This  system sequesters more carbon than  it emits, so we call it “cool.” By adding biochar, mineral rich compost,  and microorganisms to the poor soils, we can jump-start soil  productivity and boost farm productivity. The gains in those  alley-cropped contours will be anywhere from 40-percent to 400-percent  vegetative growth, depending on the type of plants and the quality of  the soils (poor soils will produce higher performance gains than good  soils). The same can be said for fish and livestock fed the leaf-protein  and biochar nutriceuticals.

Let us pause here just a  moment. Step back and take a look at the big picture. What is really  being increased here is not so much village-scale well-being as photosynthesis. How  are the greenhouse gases that are causing climate catastrophe —  principally CO2, CH4 and N2O — to be removed from the atmosphere?  Mainly, although not exclusively, they will be removed by  photosynthesis. The more of Earth's surface that can be brought to bear  on that task, the sooner the vital balance that harbors life on this  tiny blue rock in space can be restored and the crisis ended.
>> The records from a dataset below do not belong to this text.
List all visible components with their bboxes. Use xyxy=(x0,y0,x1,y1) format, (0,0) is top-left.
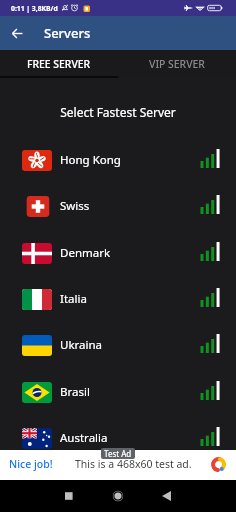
button[interactable]: Australia xyxy=(0,415,236,461)
staticText: Australia xyxy=(60,430,108,446)
staticText: Italia xyxy=(60,291,87,307)
staticText: FREE SERVER xyxy=(27,57,91,71)
button[interactable]: Swiss xyxy=(0,183,236,229)
button[interactable]: Brasil xyxy=(0,369,236,415)
staticText: Test Ad xyxy=(104,448,132,459)
staticText: Nice job! xyxy=(9,457,53,471)
button[interactable]: Denmark xyxy=(0,230,236,276)
button[interactable]: Italia xyxy=(0,276,236,322)
staticText: Select Fastest Server xyxy=(0,104,236,120)
button[interactable]: FREE SERVER xyxy=(0,50,118,78)
staticText: Servers xyxy=(44,24,91,42)
staticText: Brasil xyxy=(60,384,90,400)
staticText: Ukraina xyxy=(60,337,103,353)
staticText: Denmark xyxy=(60,245,111,261)
staticText: VIP SERVER xyxy=(149,57,205,71)
staticText: 0:11 | 3,8KB/d xyxy=(11,4,58,13)
button[interactable]: VIP SERVER xyxy=(118,50,236,78)
staticText: This is a 468x60 test ad. xyxy=(75,457,192,471)
button[interactable]: Ukraina xyxy=(0,322,236,368)
staticText: Hong Kong xyxy=(60,152,121,168)
staticText: Swiss xyxy=(60,198,90,214)
button[interactable]: Back xyxy=(7,23,28,44)
button[interactable]: Hong Kong xyxy=(0,137,236,183)
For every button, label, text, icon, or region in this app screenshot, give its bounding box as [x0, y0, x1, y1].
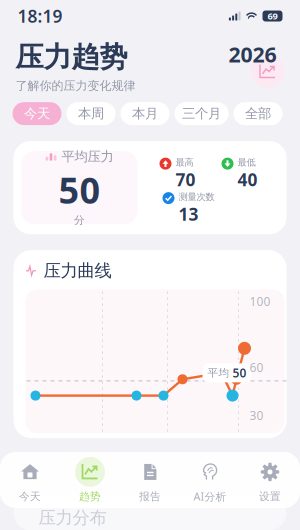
staticText: 平均 [208, 366, 230, 379]
staticText: 报告 [139, 490, 161, 503]
button[interactable]: 报告 [120, 457, 180, 503]
button[interactable]: AI分析 [180, 456, 240, 504]
staticText: 100 [250, 293, 270, 309]
staticText: 三个月 [182, 105, 221, 122]
staticText: 50 [58, 166, 100, 214]
staticText: 本月 [132, 105, 158, 122]
button[interactable]: 今天 [0, 457, 60, 503]
staticText: 2026 [228, 40, 276, 68]
button[interactable]: 本周 [66, 102, 116, 125]
staticText: 分 [74, 214, 85, 227]
staticText: 设置 [259, 490, 281, 503]
staticText: 70 [176, 168, 196, 191]
staticText: 压力趋势 [16, 40, 128, 74]
button[interactable]: 本月 [120, 102, 170, 125]
staticText: AI分析 [194, 489, 226, 504]
staticText: 了解你的压力变化规律 [16, 78, 136, 93]
staticText: 60 [250, 359, 264, 375]
staticText: 压力曲线 [44, 260, 112, 281]
button[interactable]: 今天 [12, 102, 62, 125]
staticText: 测量次数 [178, 191, 214, 203]
staticText: 平均压力 [62, 148, 114, 165]
staticText: 压力分布 [38, 507, 106, 528]
staticText: 30 [250, 407, 264, 423]
staticText: 13 [178, 203, 198, 226]
staticText: 今天 [24, 105, 50, 122]
button[interactable]: 趋势 [60, 457, 120, 503]
staticText: 趋势 [79, 490, 101, 503]
button[interactable]: 全部 [234, 102, 282, 125]
staticText: 40 [238, 168, 258, 191]
staticText: 18:19 [18, 4, 62, 28]
staticText: 最低 [238, 157, 256, 168]
staticText: 69 [268, 10, 278, 22]
staticText: 本周 [78, 105, 104, 122]
button[interactable]: 设置 [240, 457, 300, 503]
staticText: 最高 [176, 157, 194, 168]
staticText: 全部 [245, 105, 271, 122]
button[interactable]: 三个月 [174, 102, 228, 125]
staticText: 今天 [19, 490, 41, 503]
staticText: 50 [232, 365, 246, 381]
Poultry  can free-range the alleys to benefit of both plants and animals.  Grazers can be moved through rotational cells that take advantage of  water impoundments and high quality supergrasses. Fed nutrient-dense  supplements with biochar, fish, poultry and grazing animals all grow  faster and healthier without antibiotics or hormones, and deposit  long-lived biochar back into the earth for long term carbon storage and  soil fertility.

Growing nutrient-dense, no-till,  organic food and perennial fibers on these marginal lands, using  bioenergy and biofertilizers, creates a new, circular bioeconomy.  There  is no such thing as waste. Nothing need leave the system, but what does  is not raw material or pollution — representing the depleting wealth of  the land — but high value byproducts — providing return on social  capital invested. Waste becomes an orphaned verb.

Transportation  presents an energetic challenge in the post-petroleum world. Nearly all  modern forms of transportation evolved in an era of cheap net energy  and diminish in economic viability when costed on renewable sources and  life cycles.

Gone will be diesel-powered  semi-tractor-trailers and locomotives. There could be new generations of  electrified tow-paths for barges and gondolas, mag-lev rail and other  innovations, but these costly innovations will be fragile in an era  marked by overpopulation, resource constraints, climate chaos and  economic contraction and likely will not provide a stable foundation for  commerce in most places. Returning will be sail and animal powered  transport.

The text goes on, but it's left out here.